## Data entries
━━━━━━
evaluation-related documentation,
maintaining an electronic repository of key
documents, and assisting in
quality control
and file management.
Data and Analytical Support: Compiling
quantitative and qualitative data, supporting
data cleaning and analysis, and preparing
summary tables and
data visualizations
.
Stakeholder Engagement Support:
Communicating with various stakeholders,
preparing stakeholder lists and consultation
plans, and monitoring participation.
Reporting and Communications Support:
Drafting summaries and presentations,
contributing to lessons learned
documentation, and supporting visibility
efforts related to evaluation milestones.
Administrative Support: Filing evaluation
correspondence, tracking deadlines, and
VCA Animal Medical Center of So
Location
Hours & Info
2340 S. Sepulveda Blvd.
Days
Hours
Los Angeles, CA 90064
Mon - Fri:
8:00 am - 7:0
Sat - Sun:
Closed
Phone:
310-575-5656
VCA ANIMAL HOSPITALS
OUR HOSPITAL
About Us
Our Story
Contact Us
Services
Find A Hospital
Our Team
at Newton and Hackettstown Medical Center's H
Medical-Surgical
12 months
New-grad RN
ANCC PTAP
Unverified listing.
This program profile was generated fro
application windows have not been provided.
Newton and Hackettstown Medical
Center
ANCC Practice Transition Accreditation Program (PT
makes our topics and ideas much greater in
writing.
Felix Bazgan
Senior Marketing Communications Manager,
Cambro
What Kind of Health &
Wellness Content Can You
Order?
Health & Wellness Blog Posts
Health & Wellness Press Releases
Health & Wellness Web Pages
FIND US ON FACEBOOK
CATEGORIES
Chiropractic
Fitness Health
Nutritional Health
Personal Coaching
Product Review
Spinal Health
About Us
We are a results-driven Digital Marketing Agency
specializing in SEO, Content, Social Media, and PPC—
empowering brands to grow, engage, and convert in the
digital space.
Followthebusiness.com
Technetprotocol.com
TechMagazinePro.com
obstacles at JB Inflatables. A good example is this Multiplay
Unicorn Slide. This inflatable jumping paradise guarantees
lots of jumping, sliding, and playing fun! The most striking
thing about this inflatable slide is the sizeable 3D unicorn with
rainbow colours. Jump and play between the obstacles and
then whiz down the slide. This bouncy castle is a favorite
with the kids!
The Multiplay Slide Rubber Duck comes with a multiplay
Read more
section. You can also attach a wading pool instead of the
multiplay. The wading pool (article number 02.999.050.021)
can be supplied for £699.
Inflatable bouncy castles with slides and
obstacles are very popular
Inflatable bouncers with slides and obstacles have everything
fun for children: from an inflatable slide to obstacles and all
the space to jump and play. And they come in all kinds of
━━━━━━
## Exercise instructions
Across the records above, tally the lines that contain "slides" and return the number alone.

## Answer for this exercise
2